The only testimony establishing that the defendant hit the victim came from the victim himself. He testified that the defendant "smacked" him in the face and that soon thereafter the defendant’s father also struck him in the face. He did not identify who broke his nose. The police drove by the scene and asked the victim whether there was a problem. The victim told them he was "fine" and they drove away. Subsequently, the defendant’s father approached the victim and apologized for breaking his nose.

The doctor who examined the victim could only deduce that blunt trauma had caused the broken nose. The doctor did conclude, however, that if it was caused by a punch, the injury was consistent with a left-handed individual striking the victim’s nose. The defendant is right-handed. The defendant’s father testified that he was not strong enough to break the victim’s nose; his observation, however, was not corroborated. In the context of all the evidence, his testimony was not sufficient to establish the defendant’s culpability beyond a reasonable doubt.

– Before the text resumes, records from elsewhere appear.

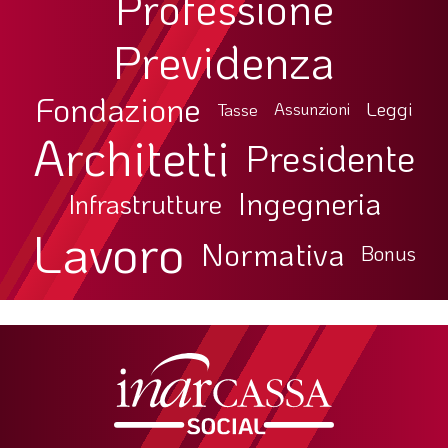
Professione
Previdenza
Fondazione
Leggi
Tasse
Assunzioni
Architetti
Presidente
Ingegneria
Infrastrutture
Lavoro
Normativa
Bonus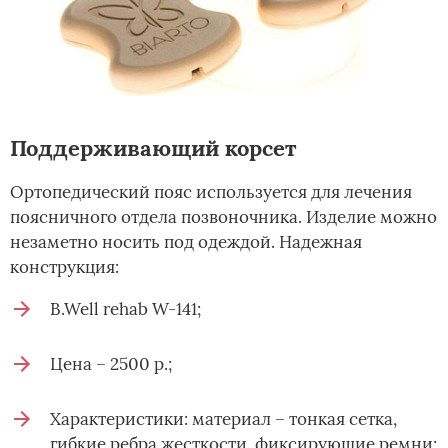
Поддерживающий корсет
Ортопедический пояс используется для лечения
поясничного отдела позвоночника. Изделие можно
незаметно носить под одеждой. Надежная
конструкция:
B.Well rehab W-141;
Цена – 2500 р.;
Характеристики: материал – тонкая сетка,
гибкие ребра жесткости, фиксирующие ремни;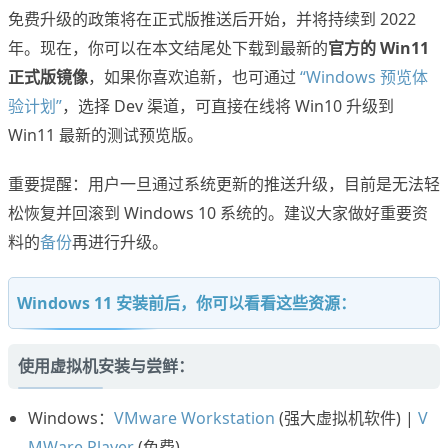
免费升级的政策将在正式版推送后开始，并将持续到 2022
年。现在，你可以在本文结尾处下载到最新的
官方的 Win11
正式版镜像
，如果你喜欢追新，也可通过
“Windows 预览体
验计划”
，选择 Dev 渠道，可直接在线将 Win10 升级到
Win11 最新的测试预览版。
重要提醒：用户一旦通过系统更新的推送升级，目前是无法轻
松恢复并回滚到 Windows 10 系统的。建议大家做好重要资
料的
备份
再进行升级。
Windows 11 安装前后，你可以看看这些资源：
使用虚拟机安装与尝鲜：
Windows：
VMware Workstation
(强大虚拟机软件) |
V
MWare Player
(免费)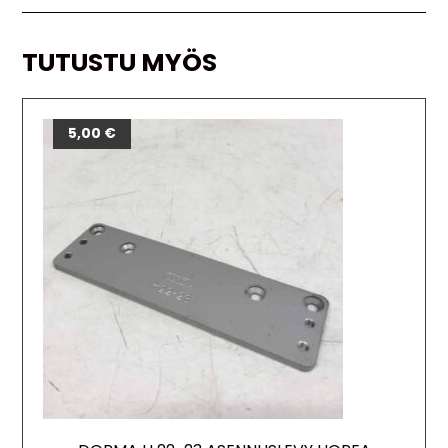
TUTUSTU MYÖS
5,00
€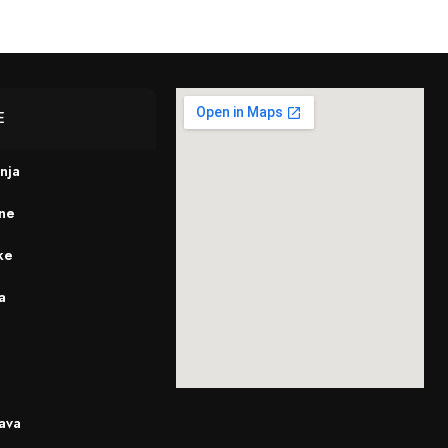
E
enja
ine
ke
a
ava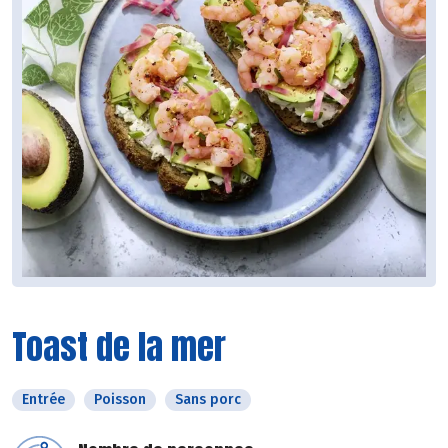
Toast de la mer
Entrée
Poisson
Sans porc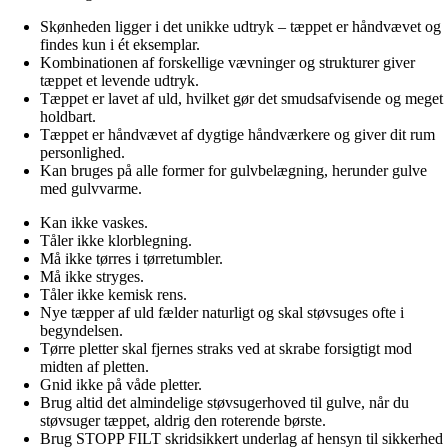
Skønheden ligger i det unikke udtryk – tæppet er håndvævet og
findes kun i ét eksemplar.
Kombinationen af forskellige vævninger og strukturer giver
tæppet et levende udtryk.
Tæppet er lavet af uld, hvilket gør det smudsafvisende og meget
holdbart.
Tæppet er håndvævet af dygtige håndværkere og giver dit rum
personlighed.
Kan bruges på alle former for gulvbelægning, herunder gulve
med gulvvarme.
Kan ikke vaskes.
Tåler ikke klorblegning.
Må ikke tørres i tørretumbler.
Må ikke stryges.
Tåler ikke kemisk rens.
Nye tæpper af uld fælder naturligt og skal støvsuges ofte i
begyndelsen.
Tørre pletter skal fjernes straks ved at skrabe forsigtigt mod
midten af pletten.
Gnid ikke på våde pletter.
Brug altid det almindelige støvsugerhoved til gulve, når du
støvsuger tæppet, aldrig den roterende børste.
Brug STOPP FILT skridsikkert underlag af hensyn til sikkerhed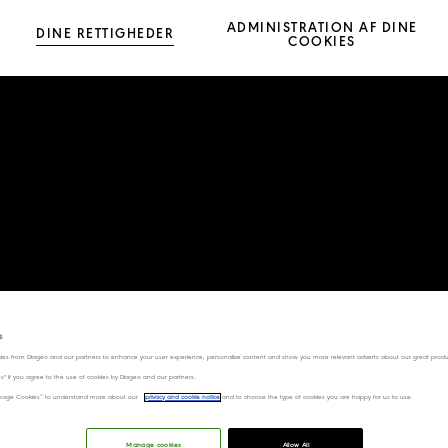
ADMINISTRATION AF DINE
DINE RETTIGHEDER
COOKIES
s
ies from Diageo and our partners to enhance your user experience, personalize content and show you more relevant adverts about our great produ
ies" if you agree to the use of cookies by Diageo and our partners.
“Manage Cookies” to understand more about our
privacy and cookie notice
and to choose the type of cookies you are happy for us to use.
Manage cookies
Allow All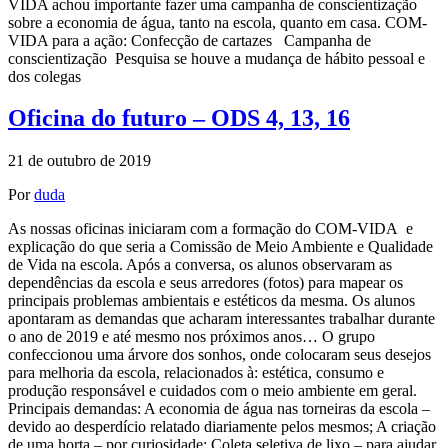
VIDA achou importante fazer uma campanha de conscientização
sobre a economia de água, tanto na escola, quanto em casa. COM-
VIDA para a ação: Confecção de cartazes Campanha de
conscientização Pesquisa se houve a mudança de hábito pessoal e
dos colegas
Oficina do futuro – ODS 4, 13, 16
21 de outubro de 2019
Por
duda
As nossas oficinas iniciaram com a formação do COM-VIDA e
explicação do que seria a Comissão de Meio Ambiente e Qualidade
de Vida na escola. Após a conversa, os alunos observaram as
dependências da escola e seus arredores (fotos) para mapear os
principais problemas ambientais e estéticos da mesma. Os alunos
apontaram as demandas que acharam interessantes trabalhar durante
o ano de 2019 e até mesmo nos próximos anos… O grupo
confeccionou uma árvore dos sonhos, onde colocaram seus desejos
para melhoria da escola, relacionados à: estética, consumo e
produção responsável e cuidados com o meio ambiente em geral.
Principais demandas: A economia de água nas torneiras da escola –
devido ao desperdício relatado diariamente pelos mesmos; A criação
de uma horta – por curiosidade; Coleta seletiva de lixo – para ajudar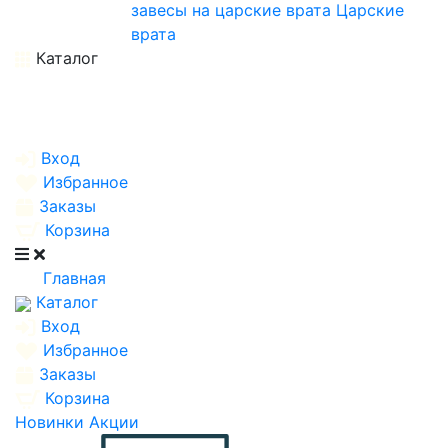
завесы на царские врата
Царские
врата
Каталог
Вход
Избранное
Заказы
Корзина
Главная
Каталог
Вход
Избранное
Заказы
Корзина
Новинки
Акции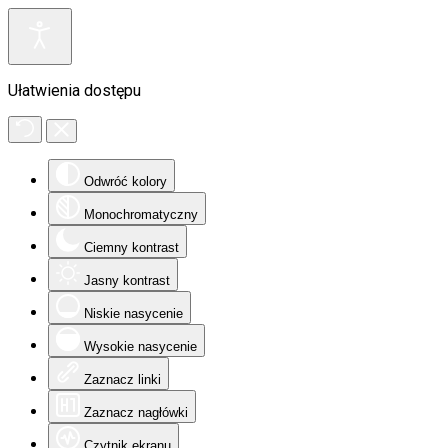
Ułatwienia dostępu
Odwróć kolory
Monochromatyczny
Ciemny kontrast
Jasny kontrast
Niskie nasycenie
Wysokie nasycenie
Zaznacz linki
Zaznacz nagłówki
Czytnik ekranu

Taking all the evidence in the light most favorable to the State, it cannot be said beyond a reasonable doubt that the circumstantial evidence necessarily excluded the rational inference that someone other than the defendant, namely, his father, caused the victim’s broken nose. Indeed, when the trial court denied the defendant’s motion for a directed verdict, it recognized the very real possibility that the defendant’s father alone broke the victim’s nose.

It is not lost on us that this was prosecuted as an accomplice liability case because, as the trial court expressed, the factual scenario was precisely one "where it may not be entirely clear which of the defendants committed the single act which may have caused the serious bodily injury." Regardless of the trial court’s suspect instruction on second degree assault that may have impermissibly amended the complaint, based upon the record, it remains unclear which of the defendants caused the vicitim’s broken nose.

While the evidence may have been enough to find the defendant guilty of accomplice liability, for which he was acquitted, it was not enough to sustain a conviction for second degree assault. Because we reverse the defendant’s conviction on the above stated grounds, we need not address his remaining arguments.

Reversed.

HORTON, J., sat for oral argument but retired prior to the final vote; DALIANIS, J., concurred; GROFF, J., superior court justice, specially assigned under RSA 490:3, concurred.